[Instructions for the task]:
Show each line from the records below in which the word "toggle" occurs.

Stored records:
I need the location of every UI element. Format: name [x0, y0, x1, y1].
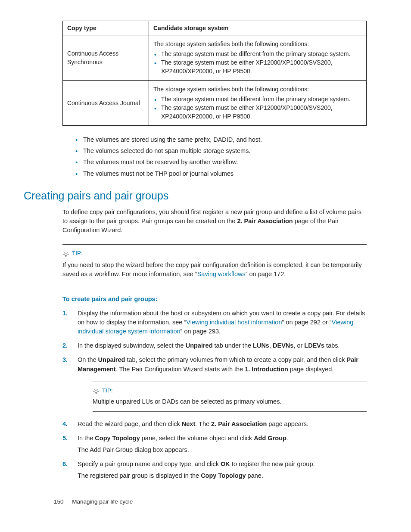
- step-5: In the Copy Topology pane, select the vo…: [62, 434, 367, 454]
- cell-candidate: The storage system satisfies both the fo…: [149, 35, 367, 81]
- text: Read the wizard page, and then click: [78, 420, 182, 427]
- tip-header: TIP:: [93, 386, 367, 398]
- step-4: Read the wizard page, and then click Nex…: [62, 420, 367, 429]
- text: to register the new pair group.: [230, 460, 315, 467]
- bold-text: LUNs: [253, 342, 269, 349]
- th-candidate: Candidate storage system: [149, 21, 367, 35]
- text: , or: [293, 342, 304, 349]
- page-content: Copy type Candidate storage system Conti…: [62, 21, 367, 480]
- svg-line-12: [94, 389, 95, 390]
- bold-text: Unpaired: [98, 356, 125, 363]
- section-title: Creating pairs and pair groups: [24, 188, 367, 203]
- lightbulb-icon: [62, 251, 69, 258]
- bold-text: Copy Topology: [95, 435, 140, 442]
- sub-text: The Add Pair Group dialog box appears.: [78, 445, 367, 454]
- step-3: On the Unpaired tab, select the primary …: [62, 355, 367, 412]
- text: In the: [78, 435, 95, 442]
- table-row: Continuous Access Journal The storage sy…: [63, 81, 367, 126]
- copy-type-table: Copy type Candidate storage system Conti…: [62, 21, 367, 126]
- svg-line-4: [64, 252, 65, 253]
- text: The registered pair group is displayed i…: [78, 472, 201, 479]
- list-item: The volumes are stored using the same pr…: [75, 135, 367, 144]
- text: In the displayed subwindow, select the: [78, 342, 186, 349]
- tip-content: Multiple unpaired LUs or DADs can be sel…: [93, 397, 367, 406]
- cell-list: The storage system must be different fro…: [153, 50, 362, 76]
- list-item: The volumes must not be THP pool or jour…: [75, 169, 367, 178]
- svg-point-8: [95, 390, 97, 393]
- volume-conditions-list: The volumes are stored using the same pr…: [75, 135, 367, 178]
- text: . The Pair Configuration Wizard starts w…: [116, 366, 245, 373]
- th-copy-type: Copy type: [63, 21, 149, 35]
- tip-label: TIP:: [72, 249, 83, 258]
- svg-line-13: [97, 389, 98, 390]
- bold-text: LDEVs: [304, 342, 324, 349]
- link-saving-workflows[interactable]: Saving workflows: [197, 271, 246, 277]
- bold-text: 2. Pair Association: [237, 218, 293, 224]
- list-item: The storage system must be either XP1200…: [153, 104, 362, 121]
- bold-text: DEVNs: [273, 342, 293, 349]
- table-row: Continuous Access Synchronous The storag…: [63, 35, 367, 81]
- text: tab under the: [213, 342, 253, 349]
- tip-content: If you need to stop the wizard before th…: [62, 261, 367, 279]
- chapter-title: Managing pair life cycle: [72, 498, 133, 505]
- link-viewing-host[interactable]: Viewing individual host information: [186, 319, 282, 326]
- intro-paragraph: To define copy pair configurations, you …: [62, 208, 367, 235]
- tip-block-inner: TIP: Multiple unpaired LUs or DADs can b…: [93, 382, 367, 412]
- page-footer: 150 Managing pair life cycle: [54, 498, 133, 506]
- bold-text: Add Group: [254, 435, 286, 442]
- procedure-heading: To create pairs and pair groups:: [62, 295, 367, 304]
- cell-list: The storage system must be different fro…: [153, 95, 362, 121]
- list-item: The storage system must be either XP1200…: [153, 59, 362, 75]
- svg-line-5: [67, 252, 68, 253]
- bold-text: 1. Introduction: [245, 366, 288, 373]
- step-2: In the displayed subwindow, select the U…: [62, 341, 367, 350]
- text: ,: [269, 342, 273, 349]
- text: . The: [195, 420, 211, 427]
- bold-text: Next: [182, 420, 195, 427]
- bold-text: Copy Topology: [201, 472, 246, 479]
- lightbulb-icon: [93, 388, 100, 395]
- text: page displayed.: [288, 366, 334, 373]
- cell-intro: The storage system satisfies both the fo…: [153, 85, 362, 93]
- text: tabs.: [324, 342, 339, 349]
- step-1: Display the information about the host o…: [62, 309, 367, 336]
- text: On the: [78, 356, 98, 363]
- text: ” on page 293.: [181, 328, 221, 335]
- page-number: 150: [54, 498, 64, 505]
- list-item: The storage system must be different fro…: [153, 95, 362, 104]
- text: tab, select the primary volumes from whi…: [125, 356, 346, 363]
- bold-text: 2. Pair Association: [211, 420, 267, 427]
- tip-label: TIP:: [102, 386, 113, 395]
- tip-block: TIP: If you need to stop the wizard befo…: [62, 244, 367, 286]
- cell-candidate: The storage system satisfies both the fo…: [149, 81, 367, 126]
- tip-header: TIP:: [62, 249, 367, 260]
- bold-text: Unpaired: [186, 342, 213, 349]
- text: ” on page 292 or “: [282, 319, 331, 326]
- bold-text: OK: [221, 460, 230, 467]
- list-item: The volumes selected do not span multipl…: [75, 146, 367, 156]
- text: pane.: [246, 472, 263, 479]
- cell-intro: The storage system satisfies both the fo…: [153, 40, 362, 48]
- text: pane, select the volume object and click: [140, 435, 254, 442]
- sub-text: The registered pair group is displayed i…: [78, 471, 367, 480]
- text: .: [286, 435, 288, 442]
- svg-point-0: [65, 253, 67, 255]
- list-item: The volumes must not be reserved by anot…: [75, 158, 367, 167]
- text: page appears.: [267, 420, 308, 427]
- step-6: Specify a pair group name and copy type,…: [62, 460, 367, 480]
- table-header-row: Copy type Candidate storage system: [63, 21, 367, 35]
- text: Specify a pair group name and copy type,…: [78, 460, 221, 467]
- cell-copy-type: Continuous Access Journal: [63, 81, 149, 126]
- cell-copy-type: Continuous Access Synchronous: [63, 35, 149, 81]
- list-item: The storage system must be different fro…: [153, 50, 362, 59]
- text: ” on page 172.: [246, 271, 286, 277]
- steps-list: Display the information about the host o…: [62, 309, 367, 480]
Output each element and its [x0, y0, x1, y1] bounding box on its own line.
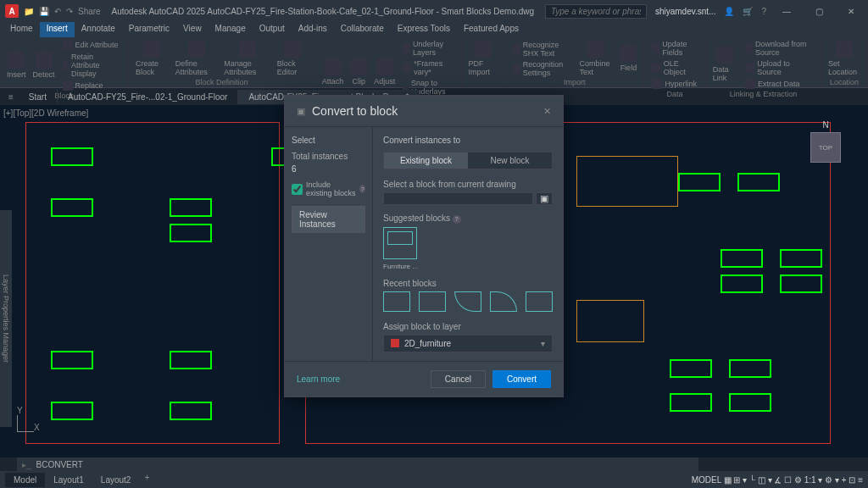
qat-save-icon[interactable]: 💾 — [39, 7, 49, 16]
ribbon-edit-attr[interactable]: Edit Attribute — [60, 39, 124, 51]
menu-express[interactable]: Express Tools — [391, 22, 457, 37]
tab-start[interactable]: Start — [19, 90, 58, 104]
ribbon-ole[interactable]: OLE Object — [649, 58, 699, 77]
side-panel-layer[interactable]: Layer Properties Manager — [0, 210, 12, 427]
menu-parametric[interactable]: Parametric — [122, 22, 176, 37]
ribbon-define-attr[interactable]: Define Attributes — [174, 39, 220, 78]
ribbon-upload[interactable]: Upload to Source — [743, 58, 815, 77]
review-instances-button[interactable]: Review Instances — [292, 206, 365, 233]
ribbon-insert[interactable]: Insert — [5, 50, 28, 80]
ribbon-group-import: Import — [510, 78, 638, 86]
tab-doc-0[interactable]: AutoCAD-FY25_Fire-...02-1_Ground-Floor — [58, 90, 238, 104]
recent-block-3[interactable] — [490, 291, 517, 312]
qat-share-button[interactable]: Share — [78, 7, 101, 16]
menu-addins[interactable]: Add-ins — [292, 22, 334, 37]
ribbon-download[interactable]: Download from Source — [743, 39, 815, 58]
ribbon-shx[interactable]: Recognize SHX Text — [510, 40, 574, 58]
ribbon-adjust[interactable]: Adjust — [372, 57, 397, 87]
block-picker-button[interactable]: ▣ — [536, 192, 553, 205]
learn-more-link[interactable]: Learn more — [297, 374, 424, 384]
layer-select-dropdown[interactable]: 2D_furniture ▾ — [383, 335, 553, 352]
ribbon-clip[interactable]: Clip — [348, 57, 369, 87]
menu-output[interactable]: Output — [253, 22, 292, 37]
nav-cube[interactable]: N TOP — [800, 122, 851, 173]
convert-button[interactable]: Convert — [492, 370, 551, 388]
compass-north: N — [822, 120, 828, 130]
ribbon-frames[interactable]: *Frames vary* — [400, 58, 455, 77]
help-icon[interactable]: ? — [359, 185, 365, 193]
ribbon-combine[interactable]: Combine Text — [578, 39, 615, 78]
view-label[interactable]: [+][Top][2D Wireframe] — [3, 108, 88, 118]
ribbon-retain-attr[interactable]: Retain Attribute Display — [60, 52, 124, 79]
user-label[interactable]: shiyamdev.snt... — [655, 7, 716, 16]
ribbon-group-data: Data — [649, 90, 699, 98]
ribbon-block-editor[interactable]: Block Editor — [275, 39, 309, 78]
cancel-button[interactable]: Cancel — [431, 370, 486, 388]
minimize-button[interactable]: — — [775, 3, 798, 19]
ribbon-detect[interactable]: Detect — [31, 50, 57, 80]
ribbon-update[interactable]: Update Fields — [649, 39, 699, 58]
help-icon[interactable]: ? — [453, 215, 461, 224]
ribbon-hyperlink[interactable]: Hyperlink — [649, 78, 699, 90]
status-tab-model[interactable]: Model — [5, 473, 45, 487]
select-heading: Select — [292, 136, 365, 145]
user-icon[interactable]: 👤 — [724, 7, 734, 16]
ribbon-pdf-import[interactable]: PDF Import — [467, 39, 500, 78]
ribbon-underlay[interactable]: Underlay Layers — [400, 39, 455, 58]
close-button[interactable]: ✕ — [839, 3, 863, 19]
menu-featured[interactable]: Featured Apps — [457, 22, 526, 37]
ribbon-group-linking: Linking & Extraction — [711, 90, 815, 98]
tabs-menu-icon[interactable]: ≡ — [3, 92, 19, 102]
search-input[interactable] — [545, 4, 647, 19]
block-icon: ▣ — [297, 106, 305, 117]
total-instances-label: Total instances — [292, 152, 365, 161]
suggested-block-item[interactable] — [383, 227, 417, 259]
status-tab-layout2[interactable]: Layout2 — [92, 473, 140, 487]
qat-undo-icon[interactable]: ↶ — [54, 7, 61, 16]
suggested-block-label: Furniture ... — [383, 263, 553, 270]
cart-icon[interactable]: 🛒 — [743, 7, 753, 16]
maximize-button[interactable]: ▢ — [807, 3, 831, 19]
ribbon: Insert Detect Edit Attribute Retain Attr… — [0, 37, 868, 88]
recent-block-4[interactable] — [526, 291, 553, 312]
dialog-title: Convert to block — [312, 104, 537, 118]
ribbon-location[interactable]: Set Location — [826, 39, 862, 78]
dialog-close-button[interactable]: ✕ — [543, 106, 551, 117]
menu-insert[interactable]: Insert — [40, 22, 75, 37]
ucs-indicator: Y X — [17, 406, 40, 432]
menu-view[interactable]: View — [176, 22, 209, 37]
recent-block-2[interactable] — [454, 291, 481, 312]
menubar: Home Insert Annotate Parametric View Man… — [0, 22, 868, 37]
cube-top-face[interactable]: TOP — [810, 132, 841, 163]
block-select-dropdown[interactable] — [383, 192, 533, 205]
command-bar[interactable]: ▸_ BCONVERT — [17, 458, 698, 471]
menu-home[interactable]: Home — [3, 22, 40, 37]
total-instances-value: 6 — [292, 164, 365, 174]
recent-label: Recent blocks — [383, 279, 553, 288]
menu-annotate[interactable]: Annotate — [75, 22, 122, 37]
help-icon[interactable]: ? — [761, 7, 766, 16]
ribbon-field[interactable]: Field — [618, 43, 638, 74]
ribbon-attach[interactable]: Attach — [320, 57, 346, 87]
toggle-existing-block[interactable]: Existing block — [384, 152, 468, 169]
qat-open-icon[interactable]: 📁 — [24, 7, 34, 16]
recent-block-0[interactable] — [383, 291, 410, 312]
layer-swatch — [391, 339, 399, 347]
ribbon-manage-attr[interactable]: Manage Attributes — [222, 39, 271, 78]
include-existing-checkbox[interactable]: Include existing blocks ? — [292, 180, 365, 197]
ribbon-datalink[interactable]: Data Link — [711, 45, 739, 84]
toggle-new-block[interactable]: New block — [468, 152, 552, 169]
menu-collaborate[interactable]: Collaborate — [334, 22, 391, 37]
block-type-toggle: Existing block New block — [383, 152, 553, 169]
status-tab-layout1[interactable]: Layout1 — [45, 473, 92, 487]
ribbon-create-block[interactable]: Create Block — [134, 39, 170, 78]
status-tools[interactable]: MODEL ▦ ⊞ ▾ └ ◫ ▾ ∡ ☐ ⚙ 1:1 ▾ ⚙ ▾ + ⊡ ≡ — [692, 475, 863, 485]
recent-block-1[interactable] — [419, 291, 446, 312]
ribbon-extract[interactable]: Extract Data — [743, 78, 815, 90]
ribbon-recog[interactable]: Recognition Settings — [510, 59, 574, 78]
qat-redo-icon[interactable]: ↷ — [66, 7, 73, 16]
menu-manage[interactable]: Manage — [209, 22, 253, 37]
status-tab-add[interactable]: + — [139, 473, 154, 487]
ribbon-group-blockdef: Block Definition — [134, 78, 309, 86]
suggested-label: Suggested blocks — [383, 214, 450, 223]
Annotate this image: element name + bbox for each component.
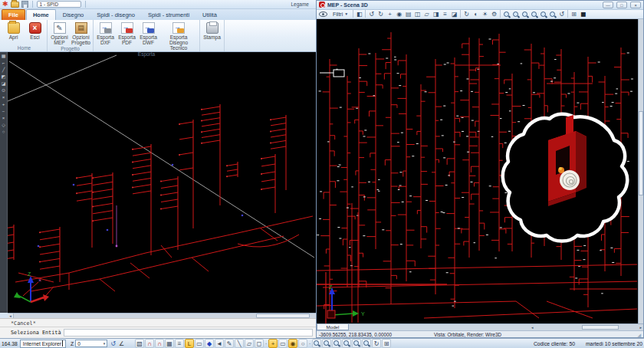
dynamic-input-icon[interactable]: ↺: [110, 340, 116, 347]
previous-icon[interactable]: ◄: [215, 339, 224, 348]
esci-button[interactable]: Esci: [25, 21, 45, 41]
solid-cube-icon[interactable]: ◼: [579, 10, 587, 18]
z-value-spinner[interactable]: 0 ▾: [75, 340, 107, 347]
zoom-extents-icon[interactable]: [530, 10, 538, 18]
orbit-icon[interactable]: ↺: [367, 10, 376, 18]
iso-view-icon[interactable]: ◫: [413, 10, 422, 18]
opzioni-progetto-button[interactable]: Opzioni Progetto: [71, 21, 91, 46]
scene-title-bar[interactable]: MEP - Scena 3D — □ ×: [317, 1, 643, 10]
esporta-pdf-button[interactable]: Esporta PDF: [117, 21, 137, 46]
save-icon[interactable]: [21, 1, 28, 8]
filtri-dropdown[interactable]: Filtri ▼: [330, 10, 351, 18]
refresh-icon[interactable]: ↻: [462, 10, 471, 18]
crosshair-icon[interactable]: +: [268, 339, 278, 348]
draw-tool-icon[interactable]: ⌐: [1, 61, 7, 65]
model-tab[interactable]: Model: [317, 324, 349, 330]
scene-viewport-canvas[interactable]: ZY: [317, 19, 638, 323]
draw-tool-icon[interactable]: ╱: [1, 67, 7, 72]
draw-tool-icon[interactable]: ○: [1, 130, 7, 134]
edit-icon[interactable]: ✎: [225, 339, 234, 348]
draw-tool-icon[interactable]: ◩: [1, 74, 7, 79]
zoom-window-icon[interactable]: [521, 10, 529, 18]
snap-override-icon[interactable]: ∩: [155, 339, 164, 348]
snap-icon[interactable]: ∩: [145, 339, 154, 348]
shade-mode-icon[interactable]: ◧: [355, 10, 363, 18]
draw-tool-icon[interactable]: ×: [1, 116, 7, 120]
scrollbar-thumb[interactable]: [256, 314, 310, 318]
select-mode-icon[interactable]: ▧: [135, 339, 144, 348]
visibility-eye-icon[interactable]: [319, 11, 327, 17]
angle-icon[interactable]: ∠: [119, 340, 124, 347]
scroll-left-arrow-icon[interactable]: ◂: [8, 314, 14, 318]
ortho-icon[interactable]: L: [185, 339, 194, 348]
minimize-button[interactable]: —: [603, 2, 613, 8]
draw-tool-icon[interactable]: ×: [1, 95, 7, 100]
model-scroll-track[interactable]: ◂ ▸: [349, 324, 643, 330]
apri-button[interactable]: Apri: [3, 21, 24, 41]
draw-tool-icon[interactable]: ◪: [1, 81, 7, 86]
zoom-previous-icon[interactable]: [352, 339, 361, 348]
zoom-out-icon[interactable]: [511, 10, 520, 18]
grid-icon[interactable]: ▦: [165, 339, 174, 348]
separator-dot[interactable]: ·: [308, 339, 311, 348]
light-icon[interactable]: ☀: [481, 10, 489, 18]
look-at-icon[interactable]: ◉: [395, 10, 403, 18]
zoom-selected-icon[interactable]: [362, 339, 371, 348]
open-icon[interactable]: [11, 2, 19, 8]
tab-spidi-disegno[interactable]: Spidi - disegno: [90, 10, 141, 20]
tab-home[interactable]: Home: [26, 9, 56, 20]
visibility-icon[interactable]: ◉: [288, 339, 297, 348]
render-mode-icon[interactable]: ◐: [472, 10, 480, 18]
command-input[interactable]: [64, 329, 313, 337]
plane-icon[interactable]: ≡: [175, 339, 184, 348]
circle-mode-icon[interactable]: ○: [298, 339, 307, 348]
regen-icon[interactable]: ↻: [372, 339, 381, 348]
scrollbar-thumb[interactable]: [639, 111, 643, 195]
layers-icon[interactable]: ≡: [441, 10, 449, 18]
line-mode-icon[interactable]: ╲: [235, 339, 244, 348]
left-viewport-canvas[interactable]: Z×: [8, 52, 316, 313]
plan-view-icon[interactable]: ▱: [245, 339, 254, 348]
tab-file[interactable]: File: [2, 9, 25, 20]
maximize-button[interactable]: □: [616, 2, 627, 8]
tile-windows-icon[interactable]: ⊞: [382, 339, 391, 348]
camera-icon[interactable]: ◨: [432, 10, 440, 18]
draw-tool-icon[interactable]: +: [1, 102, 7, 107]
opzioni-mep-button[interactable]: Opzioni MEP: [49, 21, 70, 46]
resize-grip[interactable]: ◢: [637, 332, 641, 337]
zoom-in-icon[interactable]: [312, 339, 321, 348]
legame-label[interactable]: Legame: [288, 1, 313, 8]
scene-settings-icon[interactable]: ⚙: [490, 10, 498, 18]
separator-dot[interactable]: ·: [264, 339, 268, 348]
orbit-free-icon[interactable]: ↻: [376, 10, 385, 18]
scroll-right-arrow-icon[interactable]: ▸: [639, 325, 642, 330]
zoom-selected-icon[interactable]: [548, 10, 557, 18]
zoom-extents-icon[interactable]: [342, 339, 351, 348]
front-view-icon[interactable]: ▱: [422, 10, 431, 18]
rotate-view-icon[interactable]: ↺: [557, 10, 566, 18]
scrollbar-thumb[interactable]: [582, 325, 619, 330]
tab-disegno[interactable]: Disegno: [57, 10, 90, 20]
box-view-icon[interactable]: ◪: [450, 10, 458, 18]
horizontal-scrollbar[interactable]: ◂: [8, 313, 316, 318]
draw-tool-icon[interactable]: −: [1, 109, 7, 113]
zoom-previous-icon[interactable]: [539, 10, 547, 18]
draw-tool-icon[interactable]: ▦: [1, 54, 7, 58]
osnap-icon[interactable]: ◆: [205, 339, 214, 348]
draw-tool-icon[interactable]: ◇: [1, 123, 7, 127]
esporta-disegno-tecnico-button[interactable]: Esporta Disegno Tecnico: [159, 21, 198, 51]
views-icon[interactable]: ▤: [404, 10, 412, 18]
zoom-out-icon[interactable]: [322, 339, 331, 348]
frame-icon[interactable]: ◻: [255, 339, 264, 348]
viewport-layout-icon[interactable]: ⊞: [570, 10, 578, 18]
close-button[interactable]: ×: [630, 2, 641, 8]
scroll-left-arrow-icon[interactable]: ◂: [531, 325, 534, 330]
esporta-dxf-button[interactable]: Esporta DXF: [95, 21, 116, 46]
vertical-scrollbar[interactable]: [638, 19, 643, 323]
draw-tool-icon[interactable]: ⊙: [1, 88, 7, 93]
zoom-in-icon[interactable]: [502, 10, 511, 18]
stampa-button[interactable]: Stampa: [202, 21, 222, 41]
tab-utilita[interactable]: Utilità: [196, 10, 223, 20]
tab-spidi-strumenti[interactable]: Spidi - strumenti: [142, 10, 196, 20]
esporta-dwf-button[interactable]: Esporta DWF: [138, 21, 159, 46]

[Answer space]:
toggle-existing-block[interactable]: Existing block — [384, 152, 468, 169]
toggle-new-block[interactable]: New block — [468, 152, 552, 169]
block-type-toggle: Existing block New block — [383, 152, 553, 169]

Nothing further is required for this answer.